I have to admit I really don’t know how much I spent on this part of the new yard. The granite boulders alone were about $375. I ordered a load of compost/topsoil for another $175. I got the six rose bushes on sale at Menards for $8 each. But most everything else I bought at the beginning of the planting season, pretty much ensuring I paid full price for it. I’ve been working on it since the start of April, so every few weeks I’d buy a few more flowers and plant them. I think if I totaled it all up I’d be mortified, so I’m allowing myself to be blissfully unaware of the final cost. But the plants are 85% shrubs/perennials, so I won’t have this expense again – at least, I’m sure that I won’t kill ALL of these flowers, so if I have to replace some of them, it won’t cost me too much in the future. 😉
As for the vegetable garden, I was more than able to balance out the flower garden cost, because my expenses here were next to nothing. I’d heard that planting beds were the way to go for a veggie garden, and once again BHG was able to deliver a pin on Pinterest to inspire me some more:
I first had to clear a space in the yard to get enough sun for a garden. That meant taking down a few trees.
I was able to build four planting beds out of cedar fence pickets for less than $30. But then I found that my two dogs really, really liked the planting beds. As in, they literally spent most of the day in them. That would be these two trouble makers:
So a garden fence was in order. I really didn’t want to spend much money on a fence though. But with six freshly fallen trees, I had MORE than enough branches to build a twig fence. I promise a separate post later on how I built that and the twig arbor – but suffice it to say that my beautiful masterpiece of a fence became a project in utter failure. A squirrel enticed Niko to jump over it, and a wayward fetching stick enticed Bear to crawl under it. I was almost in tears… (The fence took DAYS AND DAYS to build!!). Ultimately, though, we just ended up moving our existing electric fence around the garden.
So the fence is a pretty addition that was not necessary in any way, shape or form. I guess I’m glad we built it, though, because it sure is purty, isn’t it? By the way, that’s a twig trellis holding up my cucumbers. I should really build some twig tomato cages as well, but I’m a little over the whole twig-building-thing at this point. I’ll probably just buy some wire tomato cages and give my carpal tunnel syndrome a break from screwing together broken branches.
I had found (another BHG) tutorial on how to build a twig arbor…

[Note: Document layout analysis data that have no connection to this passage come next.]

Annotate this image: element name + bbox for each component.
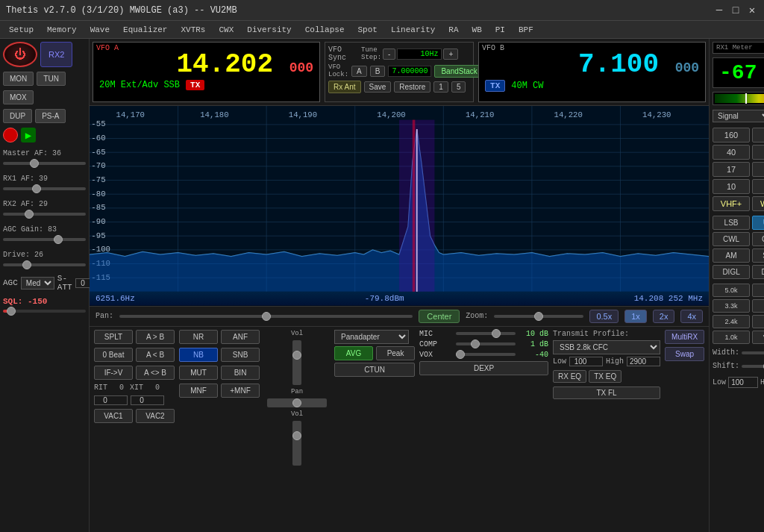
dup-button[interactable]: DUP [3,109,32,123]
zoom-slider[interactable] [494,315,583,318]
tx-eq-button[interactable]: TX EQ [589,370,621,383]
rx-ant-button[interactable]: Rx Ant [328,81,360,93]
restore-button[interactable]: Restore [394,81,430,93]
high-input[interactable] [627,357,660,366]
tune-plus-button[interactable]: + [443,48,458,60]
swap-button[interactable]: Swap [665,347,704,361]
band-17[interactable]: 17 [713,162,750,177]
right-low-input[interactable] [728,377,758,388]
mnf-button[interactable]: MNF [179,384,218,398]
signal-select[interactable]: Signal [713,110,764,122]
mode-digl[interactable]: DIGL [713,265,750,279]
nb-button[interactable]: NB [179,348,218,362]
mox-button[interactable]: MOX [3,90,34,104]
vac2-button[interactable]: VAC2 [136,409,175,423]
agc-gain-slider[interactable] [3,238,86,241]
rx1-af-slider[interactable] [3,187,86,190]
band-15[interactable]: 15 [752,162,764,177]
mode-cwl[interactable]: CWL [713,232,750,246]
maximize-button[interactable]: □ [730,4,742,16]
menu-item-cwx[interactable]: CWX [213,24,239,36]
menu-item-wave[interactable]: Wave [84,24,116,36]
menu-item-wb[interactable]: WB [466,24,488,36]
stack-5-button[interactable]: 5 [451,81,466,93]
peak-button[interactable]: Peak [376,346,415,360]
menu-item-linearity[interactable]: Linearity [385,24,441,36]
xit-input[interactable] [131,395,164,405]
zoom-05-button[interactable]: 0.5x [589,310,619,323]
mode-digu[interactable]: DIGU [752,265,764,279]
band-10[interactable]: 10 [713,179,750,194]
vol1-slider[interactable] [292,340,301,385]
band-stack-button[interactable]: BandStack [434,65,483,78]
panadapter-select[interactable]: Panadapter [334,330,409,344]
rx2-af-slider[interactable] [3,213,86,216]
power-button[interactable]: ⏻ [3,42,37,67]
filter-44k[interactable]: 4.4k [752,284,764,297]
menu-item-collapse[interactable]: Collapse [299,24,351,36]
vox-slider[interactable] [456,353,516,356]
band-wwv[interactable]: WWV [752,196,764,211]
band-vhf[interactable]: VHF+ [713,196,750,211]
pan-slider2[interactable] [267,398,327,407]
mic-slider[interactable] [456,332,516,335]
menu-item-setup[interactable]: Setup [3,24,40,36]
mode-cwu[interactable]: CWU [752,232,764,246]
dexp-button[interactable]: DEXP [419,361,548,375]
band-160[interactable]: 160 [713,128,750,143]
filter-1k[interactable]: 1.0k [713,331,750,344]
close-button[interactable]: ✕ [746,4,758,16]
band-40[interactable]: 40 [713,145,750,160]
atob2-button[interactable]: A < B [136,348,175,362]
band-6[interactable]: 6 [752,179,764,194]
mut-button[interactable]: MUT [179,366,218,380]
vfo-b-frequency[interactable]: 7.100 000 [485,51,699,78]
low-input[interactable] [569,357,603,366]
pan-slider[interactable] [119,315,413,318]
stack-1-button[interactable]: 1 [433,81,448,93]
drive-slider[interactable] [3,263,86,266]
filter-5k[interactable]: 5.0k [713,284,750,297]
mode-lsb[interactable]: LSB [713,216,750,230]
filter-21k[interactable]: 2.1k [752,315,764,328]
tune-minus-button[interactable]: - [383,48,395,60]
menu-item-xvtrs[interactable]: XVTRs [175,24,211,36]
filter-33k[interactable]: 3.3k [713,299,750,313]
nr-button[interactable]: NR [179,330,218,344]
ifv-button[interactable]: IF->V [94,366,133,380]
mode-am[interactable]: AM [713,248,750,263]
mode-usb[interactable]: USB [752,216,764,230]
vol2-slider[interactable] [292,421,301,466]
menu-item-spot[interactable]: Spot [352,24,383,36]
tun-button[interactable]: TUN [37,72,66,86]
snb-button[interactable]: SNB [221,348,260,362]
minimize-button[interactable]: ─ [713,4,725,16]
menu-item-bpf[interactable]: BPF [513,24,539,36]
aab-button[interactable]: A <> B [136,366,175,380]
atob-button[interactable]: A > B [136,330,175,344]
filter-29k[interactable]: 2.9k [752,299,764,313]
spectrum-area[interactable]: -55 -60 -65 -70 -75 -80 -85 -90 -95 -100… [90,106,709,307]
tx-fl-button[interactable]: TX FL [553,387,660,399]
play-button[interactable]: ▶ [21,128,36,143]
agc-select[interactable]: MedFastSlowLong [21,277,54,290]
psa-button[interactable]: PS-A [35,109,66,123]
menu-item-pi[interactable]: PI [489,24,511,36]
multirx-button[interactable]: MultiRX [665,330,704,344]
center-button[interactable]: Center [419,310,460,323]
sql-slider[interactable] [3,310,86,313]
width-slider[interactable] [742,351,764,354]
vfo-a-btn[interactable]: A [351,66,367,77]
band-30[interactable]: 30 [752,145,764,160]
menu-item-ra[interactable]: RA [442,24,464,36]
band-80[interactable]: 80 [752,128,764,143]
rit-input[interactable] [94,395,128,405]
menu-item-equalizer[interactable]: Equalizer [117,24,173,36]
zero-beat-button[interactable]: 0 Beat [94,348,133,362]
ctun-button[interactable]: CTUN [334,363,415,377]
rx-eq-button[interactable]: RX EQ [553,370,586,383]
plus-mnf-button[interactable]: +MNF [221,384,260,398]
zoom-4x-button[interactable]: 4x [680,310,703,323]
zoom-1x-button[interactable]: 1x [624,310,647,323]
mode-sam[interactable]: SAM [752,248,764,263]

But ultimately found out what I think most twig-building people find out – you really kind of need to make it up as you go along. Again, more on that in another post. 😉
Lastly, the people who built the house only had one real planting area that had become a showcase for the tallest weeds on the block. This ‘before’ shot was taken in spring – but come September I was the proudest tall-weed grower in the Midwest!
I have a tendency to buy and plant flowers that look pretty while I’m looking at them in the store. That meant that most of the flowers I had been planting were all spring-bloomers. I actually did some thinking ahead this time, and forced myself out of my instant-gratification-gardener syndrome. Growing in this bed are mostly gladioli, which will bloom in the late summer/early fall.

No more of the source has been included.